Exists filter does not respect must_not bool filter


(Ayush Sangani) #1

Hi Everyone,

Goal: I want to find all the documents which does not have giving.assignee
field.

I am executing below query on ES version 1.3.2 involving exists filter and
boolean filter.

{
"query": {
"filtered": {
"query": {
"match_all": {}
},
"filter": {
"bool": {
"must_not": [
{
"exists": {
"field": "giving.assignee"
}
}
]
}
}
}
},
"size": 2000
}

While executing this query it gives me those documents also where
giving.assignee field exists or has some value in it.
We have around 2 million documents and it's returning almost close to 2
million documents.

I have also tried using the missing filter but no luck.

{
"query": {
"filtered": {
"query": {
"match_all": {}
},
"filter": {
"bool": {
"must": [
{
"missing": {
"field": "giving.assignee"
}
}
]
}
}
}
},
"size": 20000
}

Same result as of the above query.
If someone can point me what am I doing wrong here or if further
information is needed please let me know.
Looking forward for help.

Thanks,
Ayush Sangani

--
You received this message because you are subscribed to the Google Groups "elasticsearch" group.
To unsubscribe from this group and stop receiving emails from it, send an email to elasticsearch+unsubscribe@googlegroups.com.
To view this discussion on the web visit https://groups.google.com/d/msgid/elasticsearch/89f2193a-5f11-447f-901c-29790318ddbf%40googlegroups.com.
For more options, visit https://groups.google.com/d/optout.


(Ivan Brusic) #2

Is giving.assignee a sub-object or a nested document?

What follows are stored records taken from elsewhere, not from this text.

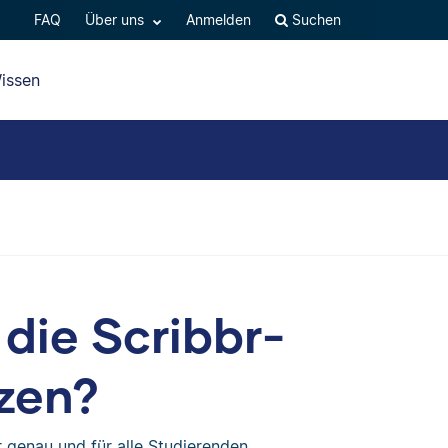
FAQ
Über uns
Anmelden
Suchen
issen
 die Scribbr-
zen?
r genau und für alle Studierenden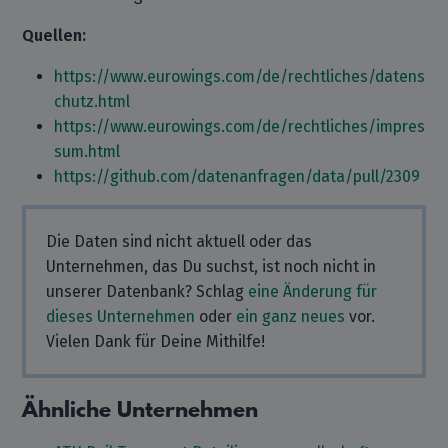
Quellen:
https://www.eurowings.com/de/rechtliches/datens
chutz.html
https://www.eurowings.com/de/rechtliches/impres
sum.html
https://github.com/datenanfragen/data/pull/2309
Die Daten sind nicht aktuell oder das
Unternehmen, das Du suchst, ist noch nicht in
unserer Datenbank? Schlag
eine Änderung für
dieses Unternehmen
oder
ein ganz neues
vor.
Vielen Dank für Deine Mithilfe!
Ähnliche Unternehmen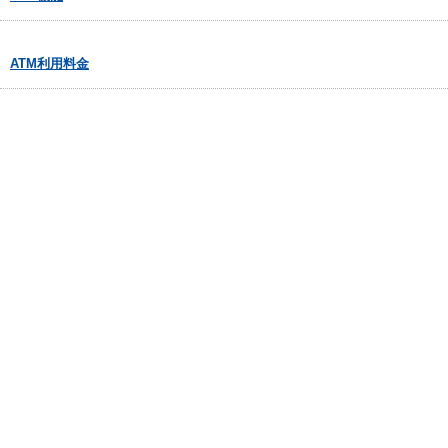
ATM利用料金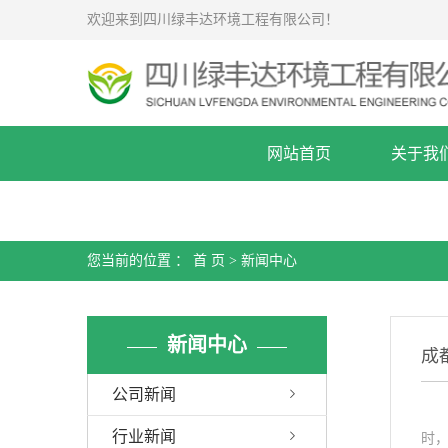
欢迎来到四川绿丰达环境工程有限公司！
网站首页
关于我
您当前的位置 ：
首 页
>
新闻中心
新闻中心
成
公司新闻
声
行业新闻
时，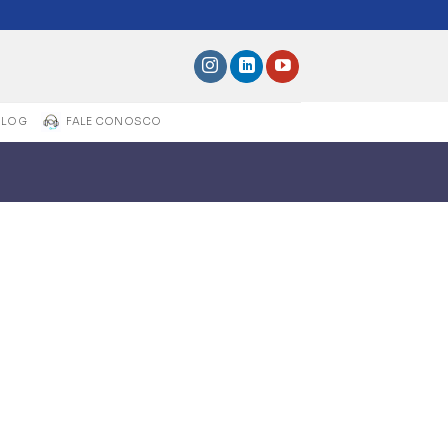
BLOG
FALE CONOSCO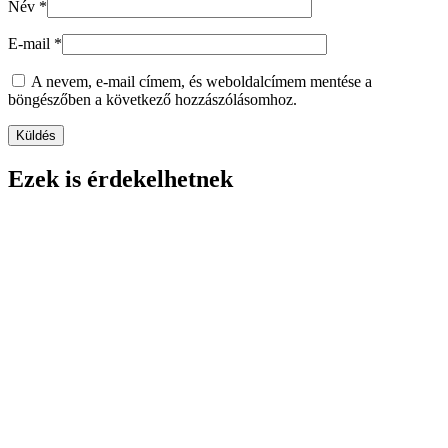
Név
*
E-mail
*
A nevem, e-mail címem, és weboldalcímem mentése a
böngészőben a következő hozzászólásomhoz.
Ezek is érdekelhetnek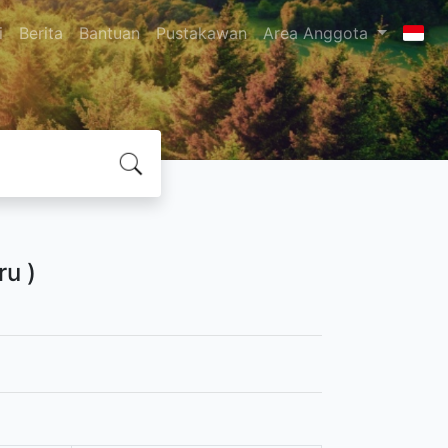
i
Berita
Bantuan
Pustakawan
Area Anggota
u )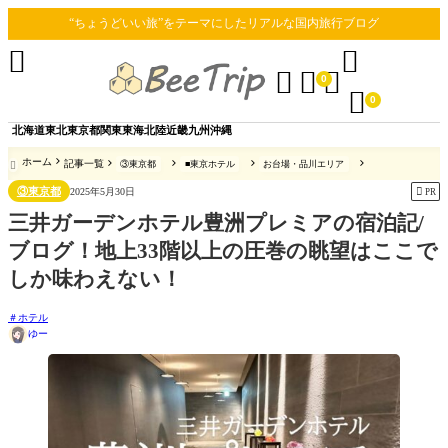
“ちょうどいい旅”をテーマにしたリアルな国内旅行ブログ





0

0
北海道
東北
東京都
関東
東海
北陸
近畿
九州
沖縄
ホーム
記事一覧
③東京都
■東京ホテル
お台場・品川エリア

③東京都

2025年5月30日
PR
三井ガーデンホテル豊洲プレミアの宿泊記/
ブログ！地上33階以上の圧巻の眺望はここで
しか味わえない！
ホテル
ゆー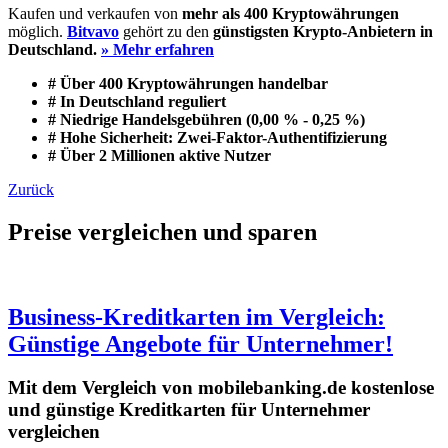
Kaufen und verkaufen von
mehr als 400 Kryptowährungen
möglich.
Bitvavo
gehört zu den
günstigsten Krypto-Anbietern in
Deutschland.
» Mehr erfahren
# Über 400 Kryptowährungen handelbar
# In Deutschland reguliert
# Niedrige Handelsgebühren (0,00 % - 0,25 %)
# Hohe Sicherheit: Zwei-Faktor-Authentifizierung
# Über 2 Millionen aktive Nutzer
Zurück
Preise vergleichen und sparen
Business-Kreditkarten im Vergleich:
Günstige Angebote für Unternehmer!
Mit dem Vergleich von mobilebanking.de kostenlose
und günstige Kreditkarten für Unternehmer
vergleichen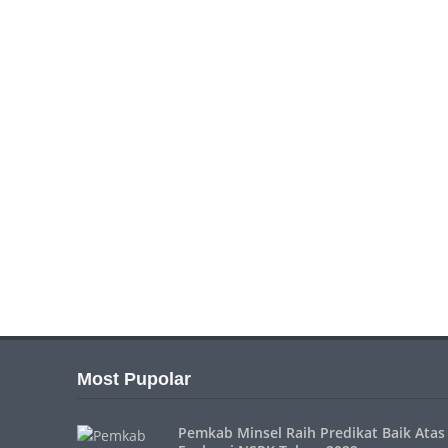
Most Pupolar
Pemkab Minsel Raih Predikat Baik Atas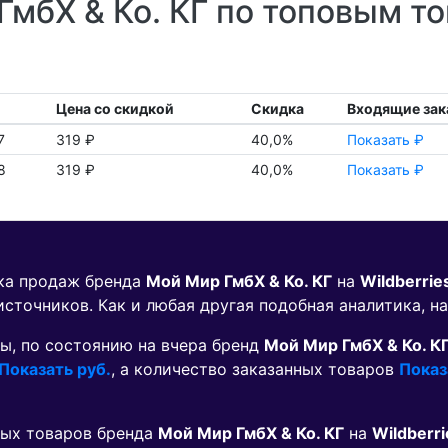
мбХ & Ко. КГ по топовым то
Цена со скидкой
Скидка
Входящие зак
7
319 ₽
40,0%
Показать ₽
8
319 ₽
40,0%
Показать ₽
ика продаж бренда
Мой Мир ГмбХ & Ко. КГ
на
Wildberrie
источников. Как и любая другая подобная аналитика, н
ы, по состоянию на вчера бренд
Мой Мир ГмбХ & Ко. К
Показать руб.
, а количество заказанных товаров
Показ
мых товаров бренда
Мой Мир ГмбХ & Ко. КГ
на
Wildberri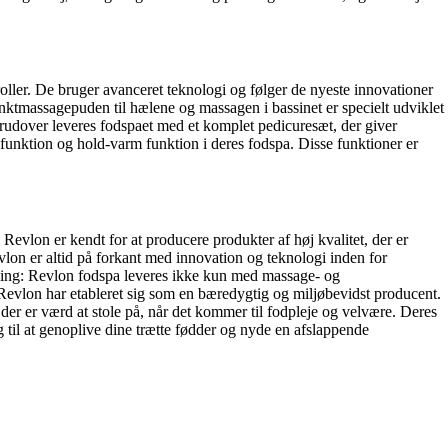
roller. De bruger avanceret teknologi og følger de nyeste innovationer
Punktmassagepuden til hælene og massagen i bassinet er specielt udviklet
erudover leveres fodspaet med et komplet pedicuresæt, der giver
funktion og hold-varm funktion i deres fodspa. Disse funktioner er
 Revlon er kendt for at producere produkter af høj kvalitet, der er
evlon er altid på forkant med innovation og teknologi inden for
dling: Revlon fodspa leveres ikke kun med massage- og
Revlon har etableret sig som en bæredygtig og miljøbevidst producent.
 der er værd at stole på, når det kommer til fodpleje og velvære. Deres
g til at genoplive dine trætte fødder og nyde en afslappende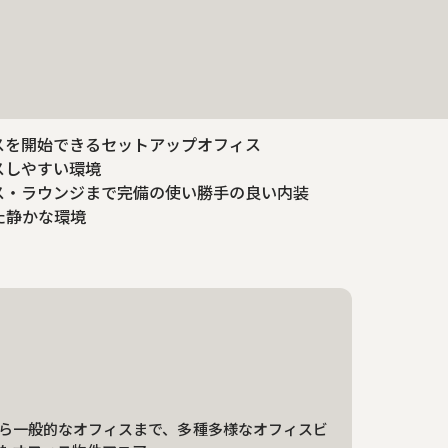
スを開始できるセットアップオフィス
スしやすい環境
ス・ラウンジまで完備の使い勝手の良い内装
た静かな環境
ら一般的なオフィスまで、多種多様なオフィスビ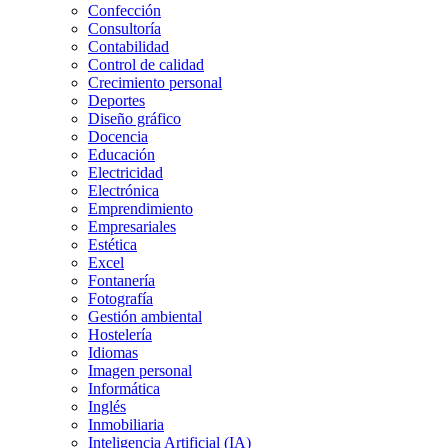
Confección
Consultoría
Contabilidad
Control de calidad
Crecimiento personal
Deportes
Diseño gráfico
Docencia
Educación
Electricidad
Electrónica
Emprendimiento
Empresariales
Estética
Excel
Fontanería
Fotografía
Gestión ambiental
Hostelería
Idiomas
Imagen personal
Informática
Inglés
Inmobiliaria
Inteligencia Artificial (IA)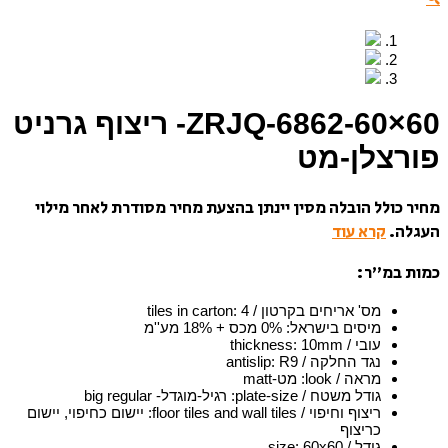
ZRJQ-6862-60×60- ריצוף גרניט
פורצלן-מט
מחיר כולל הובלה מסין יינתן בהצעת מחיר מסודרת לאחר מילוי
העגלה.
קרא עוד
כמות במ”ר:
מס' אריחים בקרטון / tiles in carton
4
:
מיסים בישראל
:
0% מכס + 18% מע''מ
עובי / thickness
10mm
:
נגד החלקה / antislip
R9
:
מראה / look
:
מט-matt
גודל משטח / plate-size
:
רגיל-מוגדל- big regular
ריצוף וחיפוי / floor tiles and wall tiles
:
יישום כחיפוי, יישום
כריצוף
גודל / size
60x60
: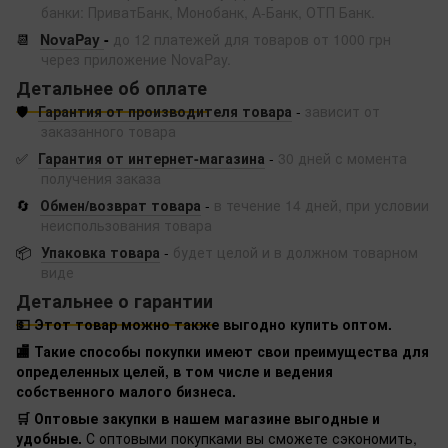
банки: ПриватБанк, Монобанк, А-Банк, ОТП Банк.
📆
NovaPay
-
до 12 платежей для товаров от 1000 грн
через приложение NovaPay.
Детальнее об оплате
🛡️
Гарантия от производителя товара
-
зависит от
заказанного товара
✅
Гарантия от интернет-магазина
-
30 дней с момента
получения заказа
🔄
Обмен/возврат товара
-
в течение 14 дней, при условии
неиспользования товара
📦
Упаковка товара
-
будет целой и в должном товарном
виде
Детальнее о гарантии
💵 Этот товар можно также выгодно купить оптом.
🏬 Такие способы покупки имеют свои преимущества для
определенных целей, в том числе и ведения
собственного малого бизнеса.
🛒 Оптовые закупки в нашем магазине выгодные и
удобные.
С оптовыми покупками вы сможете сэкономить,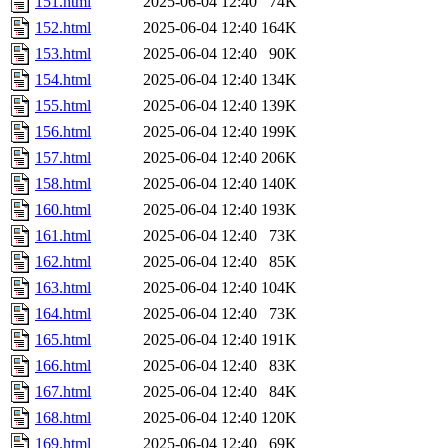
151.html
2025-06-04 12:40
74K
152.html
2025-06-04 12:40
164K
153.html
2025-06-04 12:40
90K
154.html
2025-06-04 12:40
134K
155.html
2025-06-04 12:40
139K
156.html
2025-06-04 12:40
199K
157.html
2025-06-04 12:40
206K
158.html
2025-06-04 12:40
140K
160.html
2025-06-04 12:40
193K
161.html
2025-06-04 12:40
73K
162.html
2025-06-04 12:40
85K
163.html
2025-06-04 12:40
104K
164.html
2025-06-04 12:40
73K
165.html
2025-06-04 12:40
191K
166.html
2025-06-04 12:40
83K
167.html
2025-06-04 12:40
84K
168.html
2025-06-04 12:40
120K
169.html
2025-06-04 12:40
69K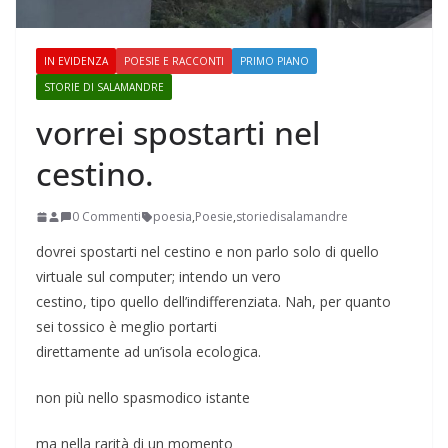
IN EVIDENZA
POESIE E RACCONTI
PRIMO PIANO
STORIE DI SALAMANDRE
vorrei spostarti nel
cestino.
0 Commenti
poesia
,
Poesie
,
storiedisalamandre
dovrei spostarti nel cestino e non parlo solo di quello
virtuale sul computer; intendo un vero
cestino, tipo quello dell’indifferenziata. Nah, per quanto
sei tossico è meglio portarti
direttamente ad un’isola ecologica.
non più nello spasmodico istante
ma nella rarità di un momento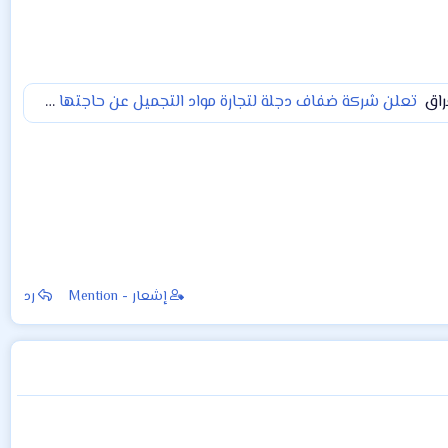
راق
تعلن شركة ضفاف دجلة لتجارة مواد التجميل عن حاجتها لمندوبين مبيعات
إشعار - Mention
رد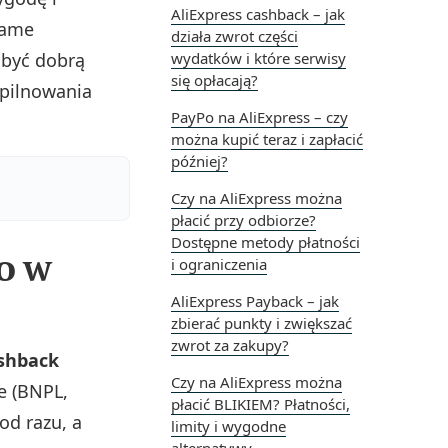
AliExpress cashback – jak
Same
działa zwrot części
 być dobrą
wydatków i które serwisy
się opłacają?
 pilnowania
PayPo na AliExpress – czy
można kupić teraz i zapłacić
później?
Czy na AliExpress można
płacić przy odbiorze?
Dostępne metody płatności
co w
i ograniczenia
AliExpress Payback – jak
zbierać punkty i zwiększać
zwrot za zakupy?
ashback
Czy na AliExpress można
e (BNPL,
płacić BLIKIEM? Płatności,
od razu, a
limity i wygodne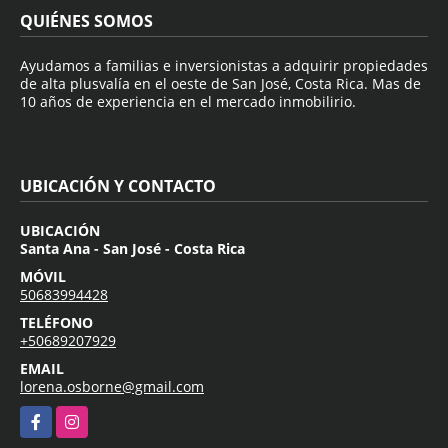
QUIÉNES SOMOS
Ayudamos a familias e inversionistas a adquirir propiedades
de alta plusvalía en el oeste de San José, Costa Rica. Mas de
10 años de experiencia en el mercado inmobilirio.
UBICACIÓN Y CONTACTO
UBICACIÓN
Santa Ana - San José - Costa Rica
MÓVIL
50683994428
TELÉFONO
+50689207929
EMAIL
lorena.osborne@gmail.com
Facebook
Instagram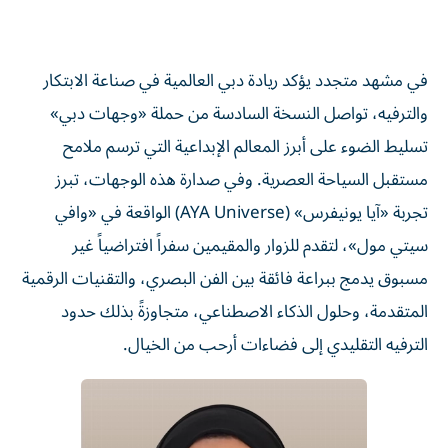
في مشهد متجدد يؤكد ريادة دبي العالمية في صناعة الابتكار
والترفيه، تواصل النسخة السادسة من حملة «وجهات دبي»
تسليط الضوء على أبرز المعالم الإبداعية التي ترسم ملامح
مستقبل السياحة العصرية. وفي صدارة هذه الوجهات، تبرز
تجربة «آيا يونيفرس» (AYA Universe) الواقعة في «وافي
سيتي مول»، لتقدم للزوار والمقيمين سفراً افتراضياً غير
مسبوق يدمج ببراعة فائقة بين الفن البصري، والتقنيات الرقمية
المتقدمة، وحلول الذكاء الاصطناعي، متجاوزةً بذلك حدود
الترفيه التقليدي إلى فضاءات أرحب من الخيال.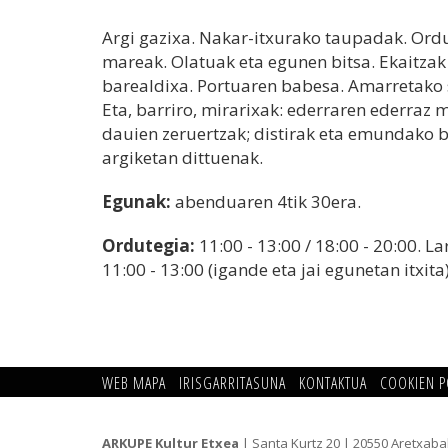
Argi gazixa. Nakar-itxurako taupadak. Or
mareak. Olatuak eta egunen bitsa. Ekaitzak
barealdixa. Portuaren babesa. Amarretako 
Eta, barriro, mirarixak: ederraren ederraz
dauien zeruertzak; distirak eta emundako 
argiketan dittuenak.
Egunak:
abenduaren 4tik 30era.
Ordutegia:
11:00 - 13:00 / 18:00 - 20:00. L
11:00 - 13:00 (igande eta jai egunetan itxita)
WEB MAPA
IRISGARRITASUNA
KONTAKTUA
COOKIEN P
ARKUPE Kultur Etxea
| Santa Kurtz 20 | 20550 Aretxaba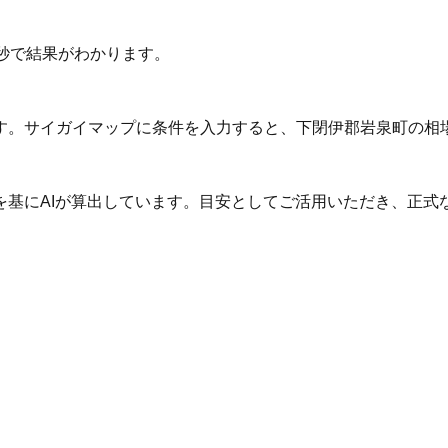
秒で結果がわかります。
す。サイガイマップに条件を入力すると、下閉伊郡岩泉町の相
を基にAIが算出しています。目安としてご活用いただき、正式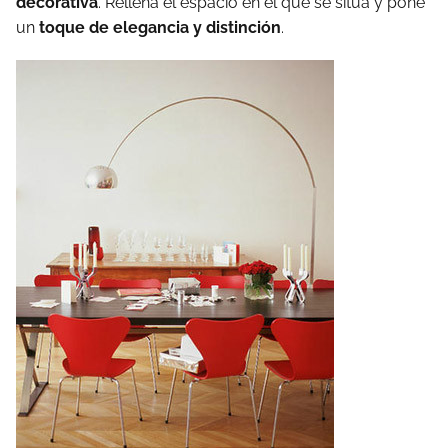
decorativa
. Rellena el espacio en el que se sitúa y pone
un
toque de elegancia y distinción
.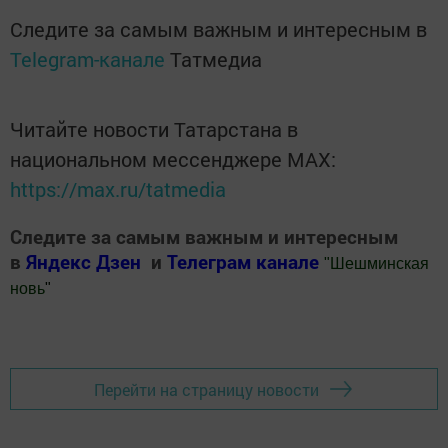
Следите за самым важным и интересным в
Telegram-канале
Татмедиа
Читайте новости Татарстана в
национальном мессенджере MАХ:
https://max.ru/tatmedia
Следите за самым важным и интересным
в
Яндекс Дзен
и
Телеграм канале
"
Шешминская
новь
"
Добавить Шешминскую новь в Яндекс.Новости
Перейти на страницу новости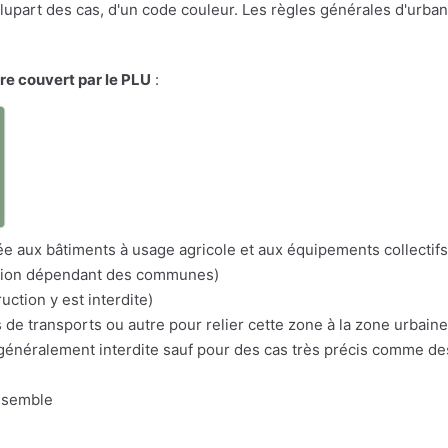
a plupart des cas, d'un code couleur. Les règles générales d'urba
ire couvert par le PLU
:
a
itée aux bâtiments à usage agricole et aux équipements collectifs
nation dépendant des communes)
uction y est interdite)
s de transports ou autre pour relier cette zone à la zone urbaine
n généralement interdite sauf pour des cas très précis comme d
nsemble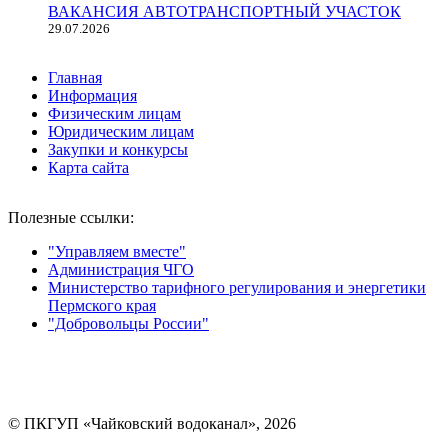
ВАКАНСИЯ АВТОТРАНСПОРТНЫЙ УЧАСТОК
29.07.2026
Главная
Информация
Физическим лицам
Юридическим лицам
Закупки и конкурсы
Карта сайта
Полезные ссылки:
"Управляем вместе"
Администрация ЧГО
Министерство тарифного регулирования и энергетики
Пермского края
"Добровольцы России"
Мы в социальных сетях:
© ПКГУП «Чайковский водоканал», 2026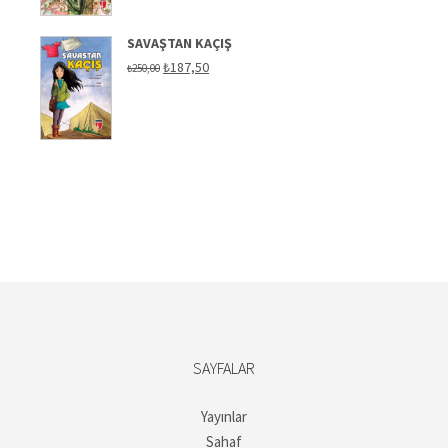
SAVAŞTAN KAÇIŞ
Orijinal
Şu
₺
187,50
₺
250,00
fiyat:
andaki
₺250,00.
fiyat:
₺187,50.
SAYFALAR
Yayınlar
Sahaf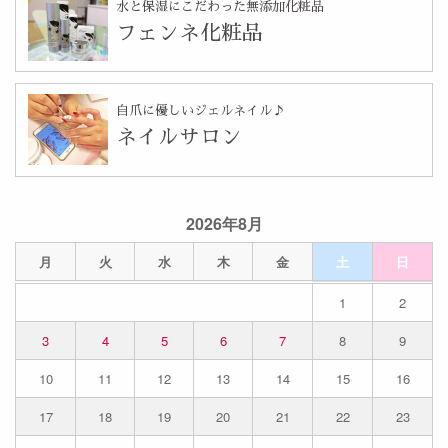
水と保湿にこだわった無添加化粧品
フェンネ化粧品
自爪に優しいジェルネイル♪
ネイルサロン
2026年8月
月
火
水
木
金
土
日
1
2
3
4
5
6
7
8
9
10
11
12
13
14
15
16
17
18
19
20
21
22
23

Can you provide your
mapping? Use the mapping API for exact results (
http://www.elasticsearch.org/guide/en/elasticsearch/reference/current/indices-get-mapping.html
)

Perhaps enabling explain would provide some hints,

--
Ivan

On Wed, Sep 3, 2014 at 2:07 PM, ElasticRabbit ayushsangani@gmail.com
wrote:

Hi Everyone,

Goal: I want to find all the documents which does not have giving.assignee
field.

I am executing below query on ES version 1.3.2 involving exists filter and
boolean filter.

{
"query": {
"filtered": {
"query": {
"match_all": {}
},
"filter": {
"bool": {
"must_not": [
{
"exists": {
"field": "giving.assignee"
}
}
]
}
}
}
},
"size": 2000
}

While executing this query it gives me those documents also where
giving.assignee field exists or has some value in it.
We have around 2 million documents and it's returning almost close to 2
million documents.

I have also tried using the missing filter but no luck.

{
"query": {
"filtered": {
"query": {
"match_all": {}
},
"filter": {
"bool": {
"must": [
{
"missing": {
"field": "giving.assignee"
}
}
]
}
}
}
},
"size": 20000
}

Same result as of the above query.
If someone can point me what am I doing wrong here or if further
information is needed please let me know.
Looking forward for help.

Thanks,
Ayush Sangani

--
You received this message because you are subscribed to the Google Groups
"elasticsearch" group.
To unsubscribe from this group and stop receiving emails from it, send an
email to elasticsearch+unsubscribe@googlegroups.com.
To view this discussion on the web visit
https://groups.google.com/d/msgid/elasticsearch/89f2193a-5f11-447f-901c-29790318ddbf%40googlegroups.com
https://groups.google.com/d/msgid/elasticsearch/89f2193a-5f11-447f-901c-29790318ddbf%40googlegroups.com?utm_medium=email&utm_source=footer
.
For more options, visit https://groups.google.com/d/optout.

--
You received this message because you are subscribed to the Google Groups "elasticsearch" group.
To unsubscribe from this group and stop receiving emails from it, send an email to elasticsearch+unsubscribe@googlegroups.com.
To view this discussion on the web visit https://groups.google.com/d/msgid/elasticsearch/CALY%3DcQBxKY4_GOfEP2PXhd0on16KZvT6Z%3D%2Bx2zwci%3D9KHJy6sQ%40mail.gmail.com.
For more options, visit https://groups.google.com/d/optout.


(Jörg Prante) #3

The behavior of exists/missing has slightly changed but this is
unfortunately not well documented yet.

Can you please try

{
"query": {
"filtered": {
"filter": {
"not": {
"filter": {
"range": {
"giving.assignee": {
}
}
}
}
}
}
}
}

instead and see if it works better for your case?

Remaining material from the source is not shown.